In fracking, or hydraulic fracturing, operations 3 million to 5 million gallons of water are injected deep underground, along with sand and a chemical cocktail, to fracture shale rock and extract the embedded natural gas.
Some of that water returns to the surface immediately after the fracturing. The rest comes back over the course of months and years, which a recent study indicates could overwhelm the wastewater treatment infrastructure in the Marcellus Shale formation, which stretches from New York to Virginia.
The new desalination technology is not aimed at the large volumes of water that flow back just after a frack, but could work unattended by a human for months as it treats the really salty water to drinking-water quality, according to engineers working on the system.
The technique “is very much like an engineered version of what nature does in the rain cycle where seawater vaporizes, forms clouds in the atmosphere which condense and come down as rain,” John Lienhard, a mechanical engineer at the Massachusetts Institute of Technology, told NBC News.
“But what we’ve got is clearly a system that’s been designed to optimize performance and to minimize the amount of energy that is required to do the vaporization.”
The system is a variation of the standard desalination process where salty water is vaporized and then condenses on a cold surface. The salt is separated out in the vaporization.
Lienhard and colleagues use what’s called a carrier gas process where water is sprayed onto warm air to vaporize it. This warm moist air, which carries pure water vapor, is bubbled through cool water where the vapor condenses.
While other researchers have developed so-called humidification dehumidification desalination systems, Lienhard and colleagues maintain that theirs is more energy efficient and comes with the advantages of having simple hardware, low maintenance, and is optimized to process between 1,200 and 2,400 liters a day.

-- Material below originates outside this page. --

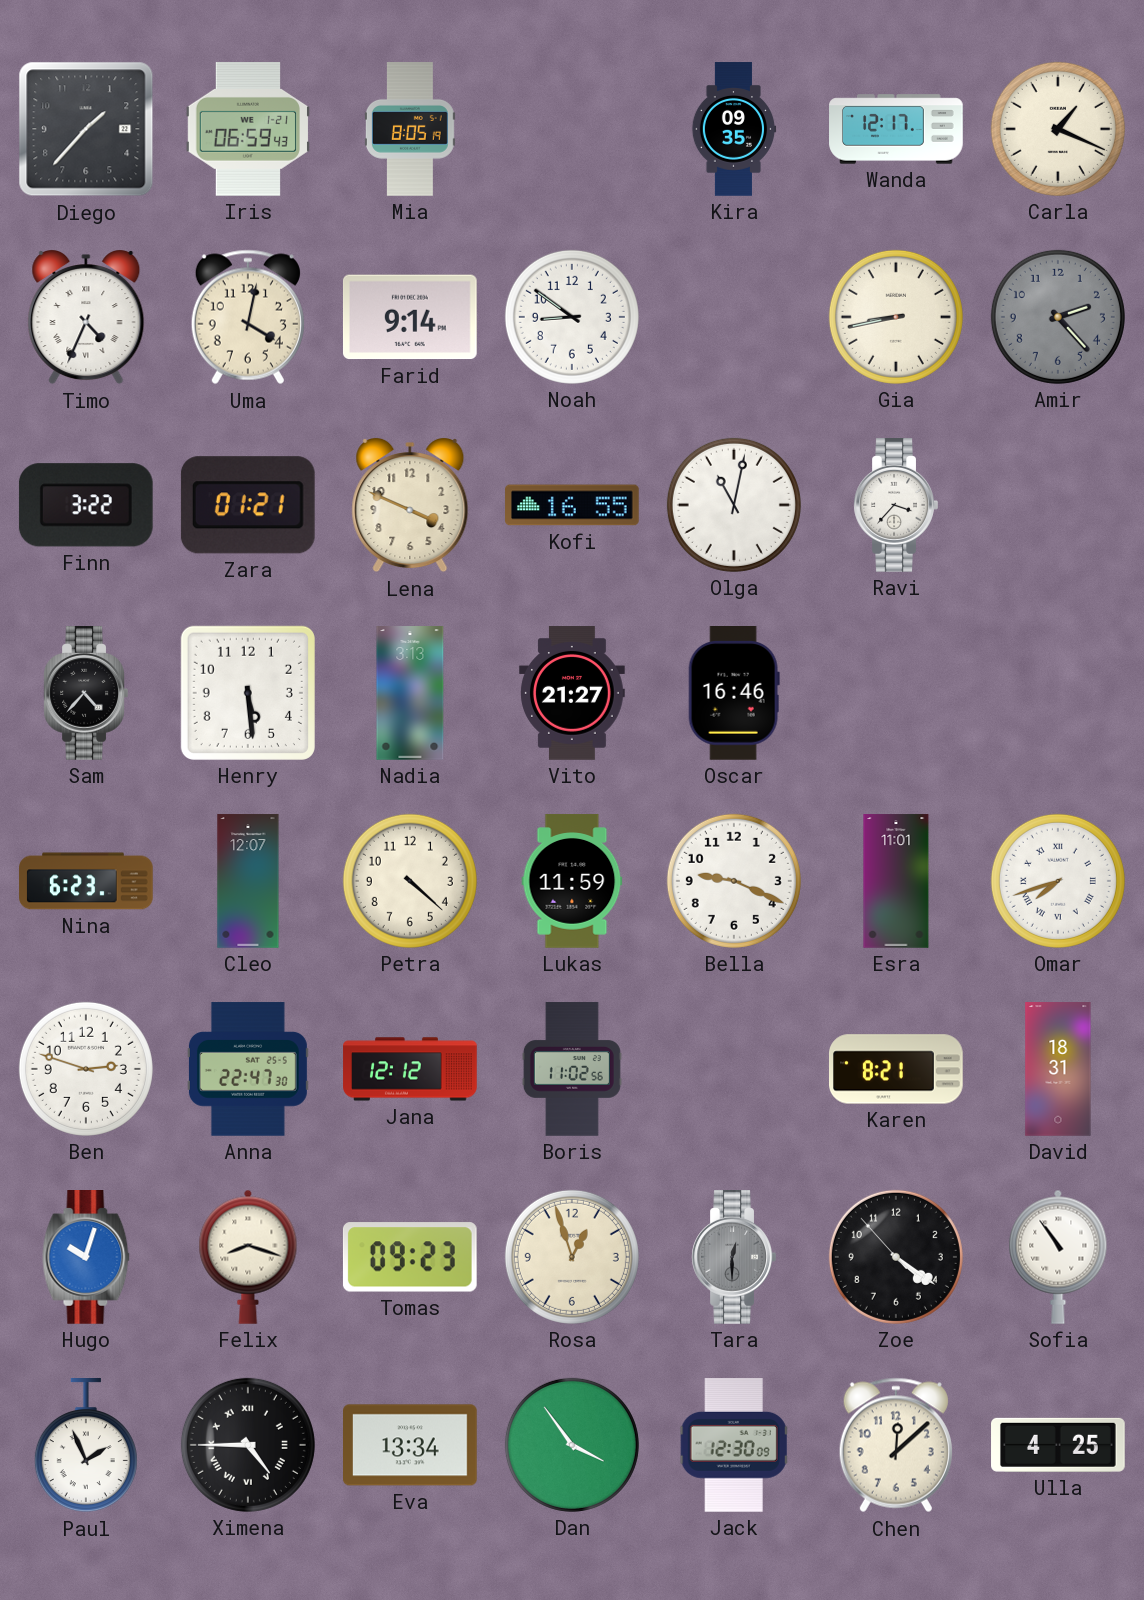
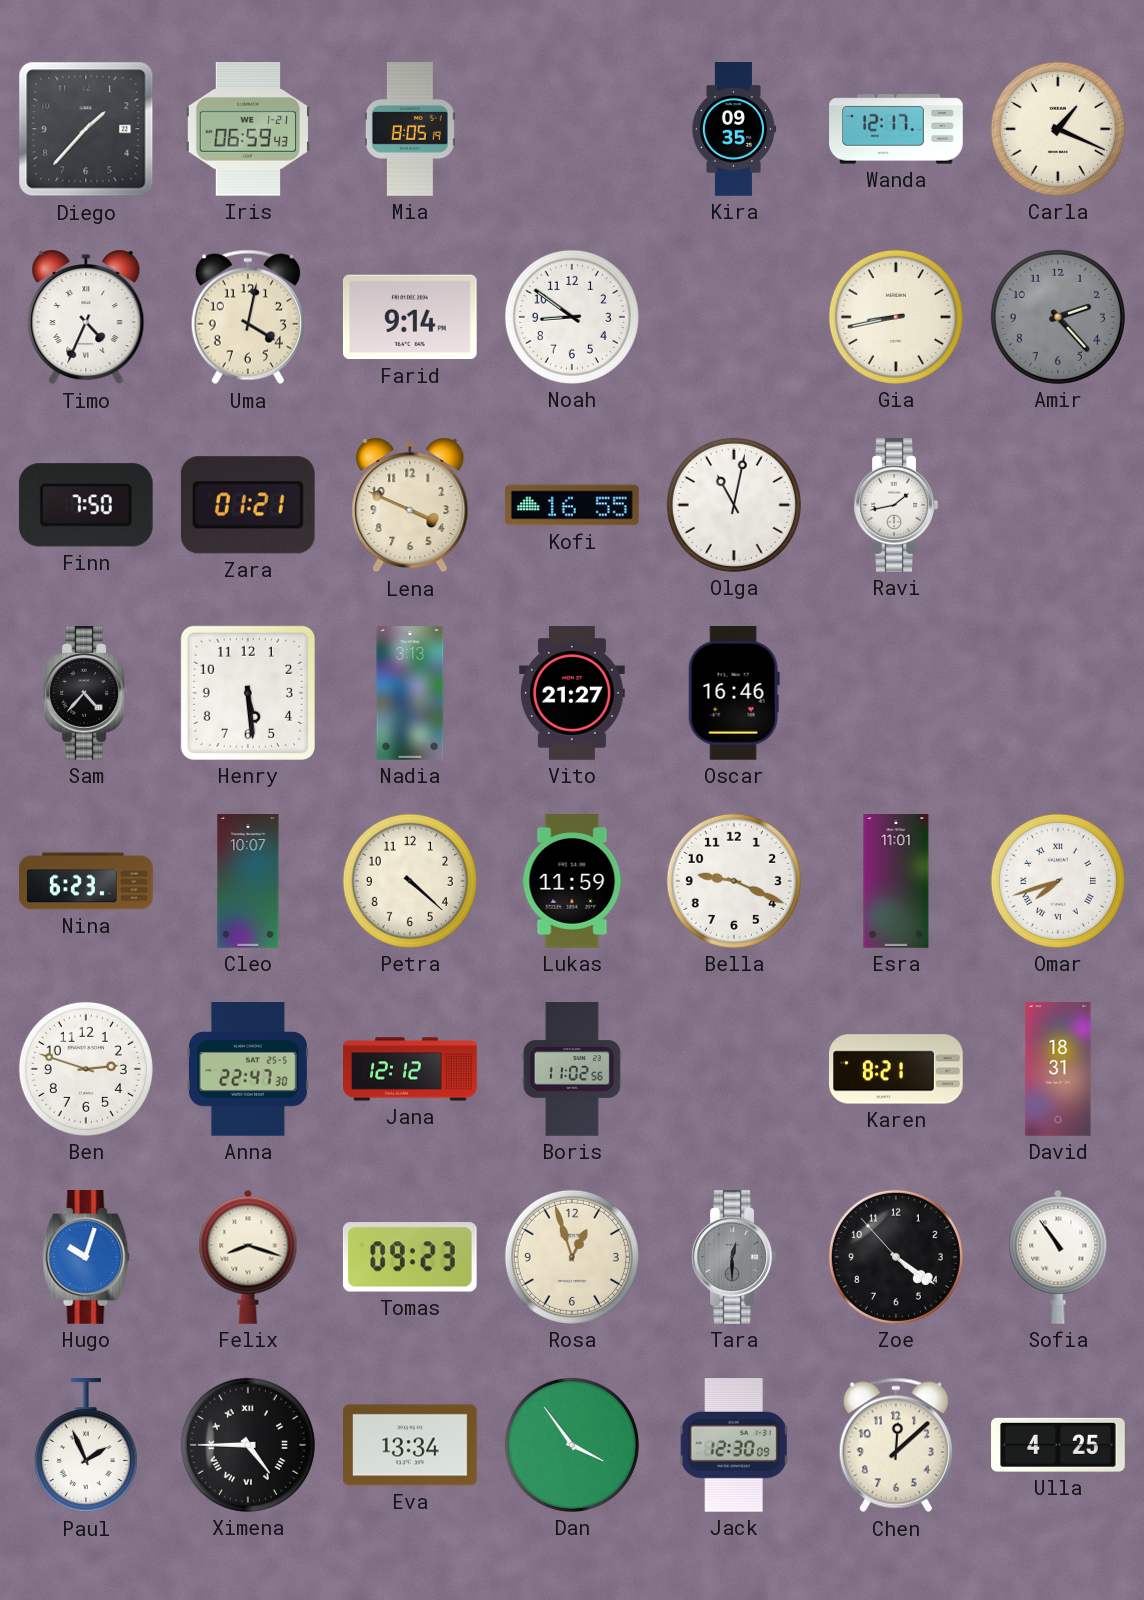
Finn: 3:22 -> 7:50
Ravi: 3:37 -> 1:43
Cleo: 12:07 -> 10:07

That makes the technology well-suited for desalination in rural coastal villages in developing countries, which the researchers said was the inspiration for their research.
“And it turns out that those are very similar to the requirements that you have in dealing with water that is coming up in the oil and gas wells,” Lienhard said.
Hundreds of natural gas wells are distributed across landscapes such as the Marcellus Shale, the Bakken formation in North Dakota and the Permian Basin of West Texas.
Lienhard said he envisions the desalination plants at each individual well pad, processing hundreds to a few thousand liters of produced water per day at a cost of about “a couple of dollars” per barrel.
The team has filed for patents on the technology and launched a company to commercialize it.
“We hope to have a pilot plant running at a natural gas site within 12 months,” Lienhard said. “If the pilot works, then we could immediately scale it up.”